Watching the Right Numbers
For anyone trying to assess whether this revolution was real or just another cycle of hype and disappointment, there was a simple test: ignore the demos, watch the deployments.
Specifically, watch three numbers.
First, deployment hours. Not units shipped, not production announcements, not demo videos. Actual hours of autonomous operation in commercial environments. Agility’s 1,250 hours at GXO and Figure’s 1,250 hours at BMW were the only independently verifiable numbers in the industry as of late 2025. When those numbers started appearing from more companies, at more sites, the revolution would be real.
Second, repeat customers. A pilot is a test. A second deployment at the same customer is validation.
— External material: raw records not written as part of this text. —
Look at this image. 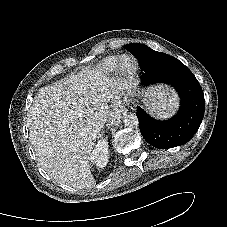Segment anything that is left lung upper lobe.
I'll return each mask as SVG.
<instances>
[{
	"instance_id": "5c2ea615",
	"label": "left lung upper lobe",
	"mask_w": 227,
	"mask_h": 227,
	"mask_svg": "<svg viewBox=\"0 0 227 227\" xmlns=\"http://www.w3.org/2000/svg\"><path fill=\"white\" fill-rule=\"evenodd\" d=\"M138 46H139L138 43H131V44L125 45V48L131 52V50L133 48H137ZM160 54H161V56L159 57L158 60H156V62L154 64V67H156V68H159L161 66L173 65V64L180 62L178 59H176L168 54L161 53V52H160Z\"/></svg>"
}]
</instances>
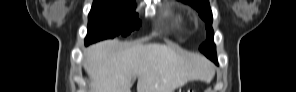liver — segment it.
Here are the masks:
<instances>
[{
  "mask_svg": "<svg viewBox=\"0 0 296 92\" xmlns=\"http://www.w3.org/2000/svg\"><path fill=\"white\" fill-rule=\"evenodd\" d=\"M84 67L94 92H173L192 80H207L212 64L200 54L159 43L131 46L117 39L90 46L84 51Z\"/></svg>",
  "mask_w": 296,
  "mask_h": 92,
  "instance_id": "1",
  "label": "liver"
}]
</instances>
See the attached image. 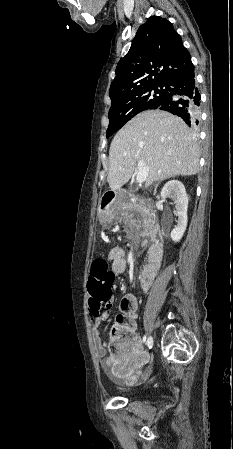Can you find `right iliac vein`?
<instances>
[{
	"label": "right iliac vein",
	"mask_w": 233,
	"mask_h": 449,
	"mask_svg": "<svg viewBox=\"0 0 233 449\" xmlns=\"http://www.w3.org/2000/svg\"><path fill=\"white\" fill-rule=\"evenodd\" d=\"M148 340H149L150 342H152V344H153V338H152V337H149ZM152 346H153V345H152Z\"/></svg>",
	"instance_id": "63e3f726"
}]
</instances>
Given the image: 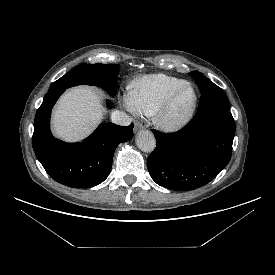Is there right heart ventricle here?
Here are the masks:
<instances>
[{
	"label": "right heart ventricle",
	"mask_w": 275,
	"mask_h": 275,
	"mask_svg": "<svg viewBox=\"0 0 275 275\" xmlns=\"http://www.w3.org/2000/svg\"><path fill=\"white\" fill-rule=\"evenodd\" d=\"M184 83V80L166 74H151L140 78L131 90L137 111L145 115L154 114L165 98Z\"/></svg>",
	"instance_id": "right-heart-ventricle-1"
}]
</instances>
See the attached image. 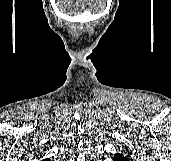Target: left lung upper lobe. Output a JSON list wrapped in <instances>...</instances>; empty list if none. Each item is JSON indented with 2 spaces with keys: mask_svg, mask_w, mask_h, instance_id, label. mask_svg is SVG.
<instances>
[{
  "mask_svg": "<svg viewBox=\"0 0 171 161\" xmlns=\"http://www.w3.org/2000/svg\"><path fill=\"white\" fill-rule=\"evenodd\" d=\"M115 156H120V157L128 158L127 156H124L121 153H117Z\"/></svg>",
  "mask_w": 171,
  "mask_h": 161,
  "instance_id": "left-lung-upper-lobe-1",
  "label": "left lung upper lobe"
}]
</instances>
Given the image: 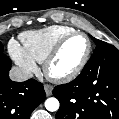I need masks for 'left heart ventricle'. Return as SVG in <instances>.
Returning <instances> with one entry per match:
<instances>
[{
  "mask_svg": "<svg viewBox=\"0 0 119 119\" xmlns=\"http://www.w3.org/2000/svg\"><path fill=\"white\" fill-rule=\"evenodd\" d=\"M87 46L83 36L77 35L69 39L51 65L52 74L61 75L73 70L84 57Z\"/></svg>",
  "mask_w": 119,
  "mask_h": 119,
  "instance_id": "obj_1",
  "label": "left heart ventricle"
}]
</instances>
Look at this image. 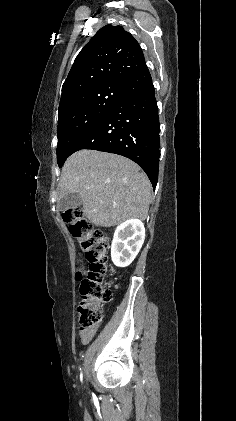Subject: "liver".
<instances>
[{"label": "liver", "mask_w": 236, "mask_h": 421, "mask_svg": "<svg viewBox=\"0 0 236 421\" xmlns=\"http://www.w3.org/2000/svg\"><path fill=\"white\" fill-rule=\"evenodd\" d=\"M57 200L78 192L83 213L97 227H116L129 219L145 221L151 182L140 166L121 154L77 150L62 166Z\"/></svg>", "instance_id": "6515ba94"}]
</instances>
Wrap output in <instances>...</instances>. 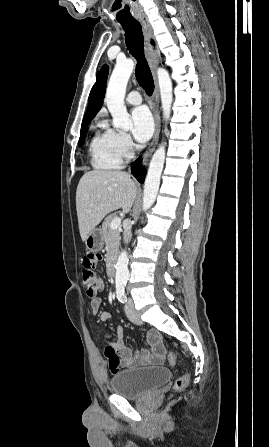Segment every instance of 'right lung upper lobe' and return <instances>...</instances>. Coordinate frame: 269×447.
<instances>
[{"label":"right lung upper lobe","mask_w":269,"mask_h":447,"mask_svg":"<svg viewBox=\"0 0 269 447\" xmlns=\"http://www.w3.org/2000/svg\"><path fill=\"white\" fill-rule=\"evenodd\" d=\"M108 76V66H104L96 85L91 100L89 102L87 112L84 116L82 126L91 122L97 112L101 109L103 104V98L105 95L106 81Z\"/></svg>","instance_id":"1"}]
</instances>
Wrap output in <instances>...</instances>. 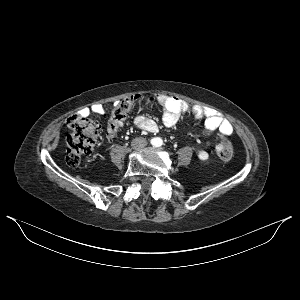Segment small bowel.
<instances>
[{
	"label": "small bowel",
	"instance_id": "1",
	"mask_svg": "<svg viewBox=\"0 0 300 300\" xmlns=\"http://www.w3.org/2000/svg\"><path fill=\"white\" fill-rule=\"evenodd\" d=\"M157 101L165 109L163 115V123L167 127H173L179 121L182 113H190L197 119H204V129L207 132L218 131L220 136H229L233 133L234 128L230 121L223 118L214 109L190 104L178 97L169 95H160L157 97ZM83 115H105L106 108L102 104H97L81 111ZM133 123L136 127L148 132H156L158 130L157 123L142 114L136 115L133 119Z\"/></svg>",
	"mask_w": 300,
	"mask_h": 300
}]
</instances>
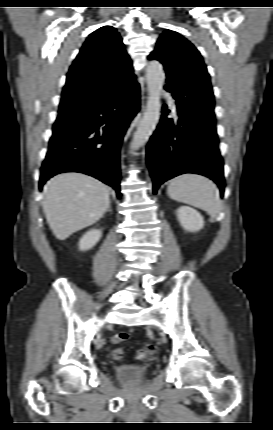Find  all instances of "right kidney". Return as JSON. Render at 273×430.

When GXO expanded Digit to additional facilities, or when BMW ordered Figure 03 after retiring Figure 02, that meant the technology was delivering enough value to justify continuation. First-time pilots were common. Repeat deployments were rare. Watch for the ratio to shift.
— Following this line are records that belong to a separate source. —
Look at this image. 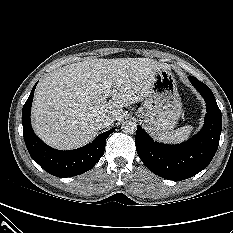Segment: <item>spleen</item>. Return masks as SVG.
I'll use <instances>...</instances> for the list:
<instances>
[{"label": "spleen", "instance_id": "spleen-1", "mask_svg": "<svg viewBox=\"0 0 233 233\" xmlns=\"http://www.w3.org/2000/svg\"><path fill=\"white\" fill-rule=\"evenodd\" d=\"M193 131V127L183 126L175 131L163 132L156 135V139L164 143H180L187 140Z\"/></svg>", "mask_w": 233, "mask_h": 233}]
</instances>
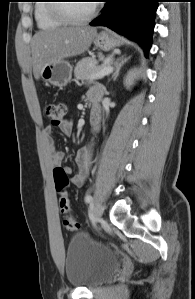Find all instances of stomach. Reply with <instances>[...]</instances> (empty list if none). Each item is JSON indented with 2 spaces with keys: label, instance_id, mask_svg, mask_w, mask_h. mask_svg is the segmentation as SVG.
Masks as SVG:
<instances>
[{
  "label": "stomach",
  "instance_id": "stomach-1",
  "mask_svg": "<svg viewBox=\"0 0 195 299\" xmlns=\"http://www.w3.org/2000/svg\"><path fill=\"white\" fill-rule=\"evenodd\" d=\"M94 44L102 51H110L119 46L121 41L116 36L103 31L95 36ZM40 77L53 86L64 87L71 80L72 66L64 60L46 64L41 71Z\"/></svg>",
  "mask_w": 195,
  "mask_h": 299
}]
</instances>
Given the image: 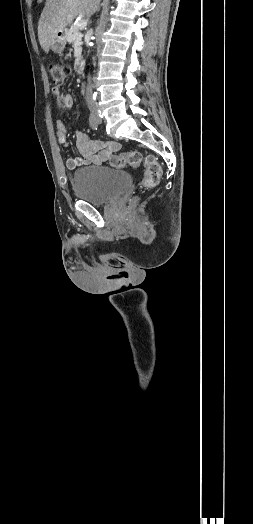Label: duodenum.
Listing matches in <instances>:
<instances>
[{
	"instance_id": "1",
	"label": "duodenum",
	"mask_w": 253,
	"mask_h": 524,
	"mask_svg": "<svg viewBox=\"0 0 253 524\" xmlns=\"http://www.w3.org/2000/svg\"><path fill=\"white\" fill-rule=\"evenodd\" d=\"M74 68H75L76 73H78V74H81L83 72L84 62H83V60L81 58H78L75 61Z\"/></svg>"
}]
</instances>
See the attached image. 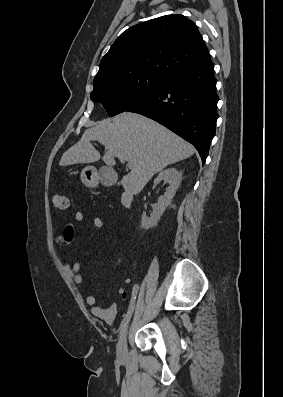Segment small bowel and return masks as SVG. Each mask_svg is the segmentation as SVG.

Third, task count per site. The “general-purpose” promise would be tested not by how many robots shipped, but by how many different tasks a single robot performed in a single facility. One task was a specialized machine. Two tasks were promising. Three or more tasks at the same site, autonomously, would be a genuine inflection point.
By these measures, the industry in early 2026 was at the beginning of the beginning. Real, but early. Promising, but unproven at scale. The kind of moment that, looking back in a decade, would either be remembered as the false dawn before another winter, or as the first chapter of the most transformative deployment of machines in human history.
The demos couldn’t tell you which. Only the deployments would.
Notes & Further Reading
On Agility Robotics’ GXO deployment: Agility’s blog posts from June 2024 (”Digit Deployed at GXO”) and November 2025 (”Digit Moves Over 100,000 Totes”) provide the company’s account. GXO’s press releases and Supply & Demand Chain Executive’s 2024 award coverage offer the customer perspective. Robot Report’s 2025 RBR50 profile offers independent assessment.
On Figure AI’s BMW deployment: Figure’s November 2025 post-mortem on the Figure 02 retirement is unusually candid about hardware lessons learned. BMW’s August 2024 press release and Manufacturing Dive’s coverage provide the manufacturer’s perspective. Fortune’s reporting on discrepancies between Figure’s claims and BMW’s actual deployment scope offers important context.
On UBTECH’s Walker S2 production: UBTECH’s November 2025 press release and December 2025 1,000-unit milestone announcement detail the production numbers. The controversy over video authenticity, including Brett Adcock’s CGI accusations and UBTECH’s response, is documented across multiple technology publications.
On Sanctuary AI’s wheeled pivot: Sanctuary’s January 2025 Gen 8 announcement explains the design decision. IEEE Spectrum’s extended interview with Geordie Rose from 2023 provides deeper context on the company’s philosophy regarding legs versus intelligence.
On the form factor debate: Bain & Company’s 2025 analysis of humanoid robot markets articulates the hybrid case. IEEE Spectrum’s October 2025 piece “Why Humanoid Robots Aren’t Scaling” presents the strongest skeptical argument. Agility’s counter-arguments appear in various conference presentations and blog posts.
On RaaS economics and labor shortages: The Robots-as-a-Service model and warehouse labor economics are analyzed in McKinsey’s 2025 automation reports and various logistics industry publications. Amazon’s one-millionth robot milestone, announced July 2025, provides scale context for existing non-humanoid automation. U.S. Bureau of Labor Statistics data on warehouse turnover rates documents the labor shortage driving adoption.
On Agility’s expansion: Agility’s December 2025 announcement of the Mercado Libre deployment, and the company’s OSHA-recognized NRTL approval for Digit, mark the expansion from single-customer pilot to multi-customer operations.
On the da Vinci surgical system: Intuitive Surgical’s financial reports document the most commercially successful robot platform in history, a useful counterpoint to the humanoid form factor debate.